Living and traveling in an RV fulltime, you just never know how many interesting places you’ll discover, and how many more you drive right on past without even knowing they are there. It’s amazing what you can find with just a couple of quick Internet searches.
A good example is Manasota Memorial Park, a cemetery on 53rd Avenue (State Route 70) here in Bradenton. We’ve driven past it many times and had no idea how many famous and semi-famous people are interred there. But the other day when I was looking up something else on Google, I came across a notation that wire walker Karl Wallenda is buried there.
The patriarch of the Flying Wallendas, a family of arialists famous for performing high above amazed audiences, often without a safety net, the Wallendas set the standard by which other high wire acts are judged. Already famous throughout Europe, the Wallendas brought their act to the United States in 1928, drawing large crowds wherever they performed.
As comfortable on a thin cable stretched high in the air as the rest of us are on the ground, Karl Wallenda was known for his amazing death-defying stunts throughout his life. At an age when most men are enjoying retirement and doing nothing more strenuous than playing a round of golf, at age 65 Wallenda did his high-wire walk, known as a skywalk, across the Tallulah Gorge in Georgia, thrilling audiences when he did two headstands as he covered the quarter-mile distance across the gorge.
Four years later, in 1974, Wallenda set a skywalk distance record of 1,800 feet. That record stood until 2008, when his grandson, Rick Wallenda, broke it with a 2,000-foot skywalk.
It should be no surprise that a family who routinely performs such dangerous stunts would not be strangers to tragedy. Over the years many Wallenda family members have been seriously injured or killed during their acts. Fate finally caught up with Karl Wallenda on March 22, 1978, when at age 73, he attempted a wire walk 121 feet above the ground between the twin towers of the Condado Plaza Hotel in San Juan, Puerto Rico.
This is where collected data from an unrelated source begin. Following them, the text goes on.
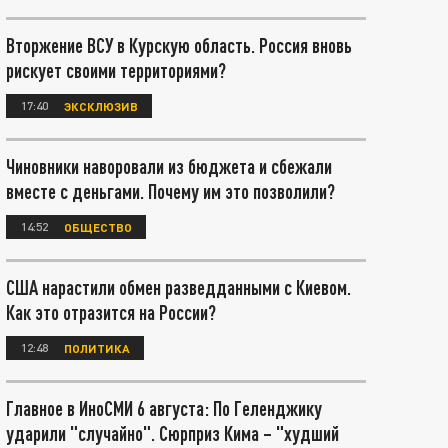
Вторжение ВСУ в Курскую область. Россия вновь
рискует своими территориями?
17:40
ЭКСКЛЮЗИВ
Чиновники наворовали из бюджета и сбежали
вместе с деньгами. Почему им это позволили?
14:52
ОБЩЕСТВО
США нарастили обмен разведданными с Киевом.
Как это отразится на России?
12:48
ПОЛИТИКА
Главное в ИноСМИ 6 августа: По Геленджику
ударили "случайно". Сюрприз Кима – "худший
As he fell to his death, the accident was caught on live TV.
Wallenda and several of his family members are all buried together in the same plot at Manasota Memorial Park.
And they are not the only notables buried there. Others include Major League baseball players Johnny Cooney, Walter “Butch” Henline, Bill McKechnie, and Hall of Famer Paul Glee Waner. The cemetery is also the final resting place of circus owner Charles Ringling, U.S. Senator Lathrop Brown, and William Remsburg Grove, who won the Congressional Medal of Honor during the Philippine Insurrection in 1899.
How many cemeteries have you driven past that hold the graves of famous people? You might be surprised what you could find at the Find A Grave website. How many historic sites, homes of famous people, interesting museums and oddball attractions do you pass by every day, never knowing they are there waiting to be discovered?
Thought For The Day – I just did a week’s worth of cardio after walking into a spider web.